- **Task data**
▼

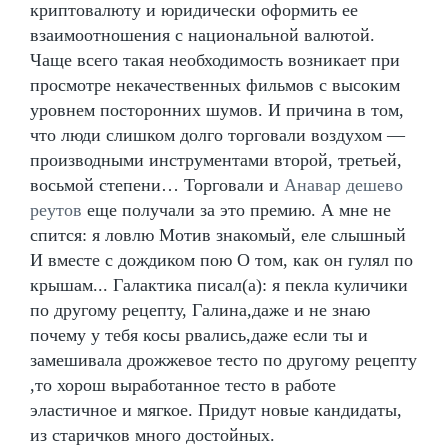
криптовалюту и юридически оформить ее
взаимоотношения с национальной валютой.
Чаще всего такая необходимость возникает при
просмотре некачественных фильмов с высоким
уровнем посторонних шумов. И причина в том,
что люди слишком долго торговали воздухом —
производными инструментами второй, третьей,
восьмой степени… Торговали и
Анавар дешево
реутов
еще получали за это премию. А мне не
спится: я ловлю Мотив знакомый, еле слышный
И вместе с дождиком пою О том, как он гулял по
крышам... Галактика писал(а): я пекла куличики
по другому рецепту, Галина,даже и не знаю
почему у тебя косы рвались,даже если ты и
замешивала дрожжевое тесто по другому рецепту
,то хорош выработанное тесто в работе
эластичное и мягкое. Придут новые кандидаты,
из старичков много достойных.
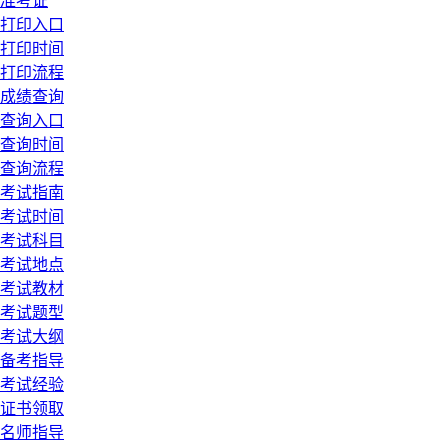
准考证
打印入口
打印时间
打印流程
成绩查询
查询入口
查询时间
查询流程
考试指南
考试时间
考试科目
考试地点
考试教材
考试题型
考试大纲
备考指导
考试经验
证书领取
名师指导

▲
▼

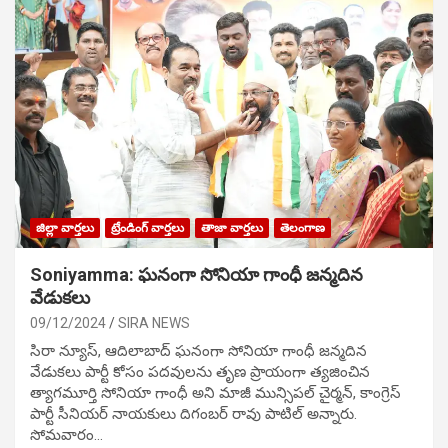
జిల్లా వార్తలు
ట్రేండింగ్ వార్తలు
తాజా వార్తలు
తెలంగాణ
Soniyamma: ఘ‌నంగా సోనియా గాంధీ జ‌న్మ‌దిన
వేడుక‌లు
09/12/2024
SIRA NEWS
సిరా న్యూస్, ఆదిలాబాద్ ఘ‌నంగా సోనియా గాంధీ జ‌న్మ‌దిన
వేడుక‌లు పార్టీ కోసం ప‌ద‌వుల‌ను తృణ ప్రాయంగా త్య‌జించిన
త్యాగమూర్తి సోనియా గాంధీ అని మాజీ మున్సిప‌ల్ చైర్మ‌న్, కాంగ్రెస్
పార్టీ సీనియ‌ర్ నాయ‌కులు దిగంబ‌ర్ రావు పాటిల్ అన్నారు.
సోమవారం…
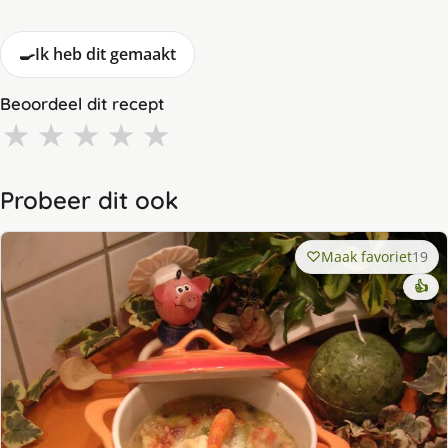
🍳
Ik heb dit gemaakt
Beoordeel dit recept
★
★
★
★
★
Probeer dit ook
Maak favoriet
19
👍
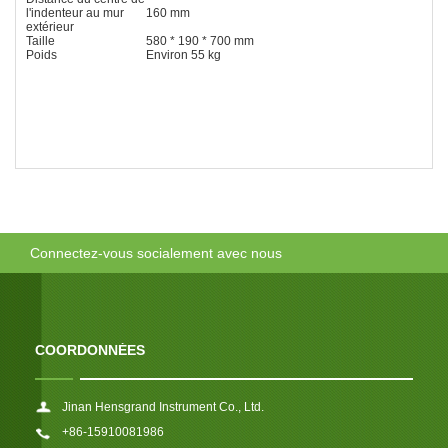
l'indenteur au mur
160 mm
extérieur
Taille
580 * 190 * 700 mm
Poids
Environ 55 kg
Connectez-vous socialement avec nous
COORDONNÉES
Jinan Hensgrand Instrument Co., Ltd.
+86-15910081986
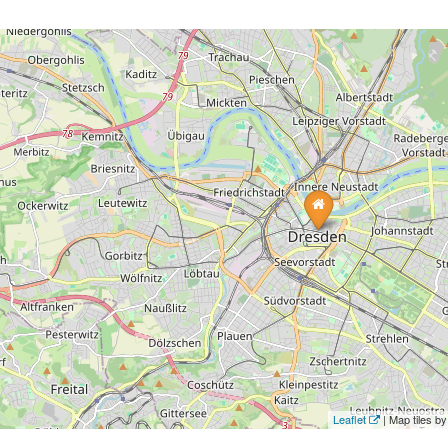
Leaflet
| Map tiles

▲
▼

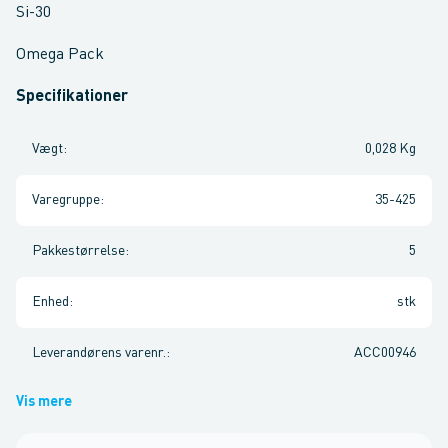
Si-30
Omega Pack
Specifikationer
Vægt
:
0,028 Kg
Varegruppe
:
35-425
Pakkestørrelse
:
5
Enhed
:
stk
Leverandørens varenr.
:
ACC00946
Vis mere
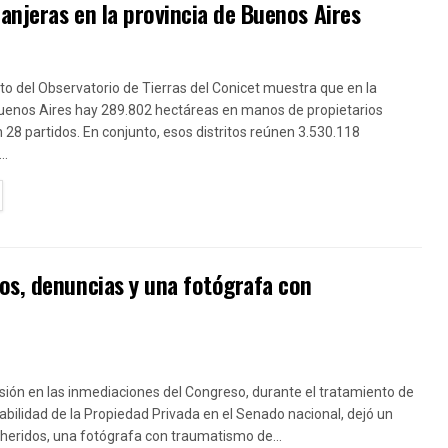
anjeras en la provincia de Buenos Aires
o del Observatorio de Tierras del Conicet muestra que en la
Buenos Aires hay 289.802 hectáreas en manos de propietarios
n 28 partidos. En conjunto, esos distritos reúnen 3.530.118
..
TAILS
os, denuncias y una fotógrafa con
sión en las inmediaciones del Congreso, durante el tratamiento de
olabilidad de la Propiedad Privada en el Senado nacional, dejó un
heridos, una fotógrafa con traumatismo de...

▲

- **Exercise details**
Go through the material above and return each line that holds the word "fotógrafa".

- **Task output**
os, denuncias y una fotógrafa con
heridos, una fotógrafa con traumatismo de...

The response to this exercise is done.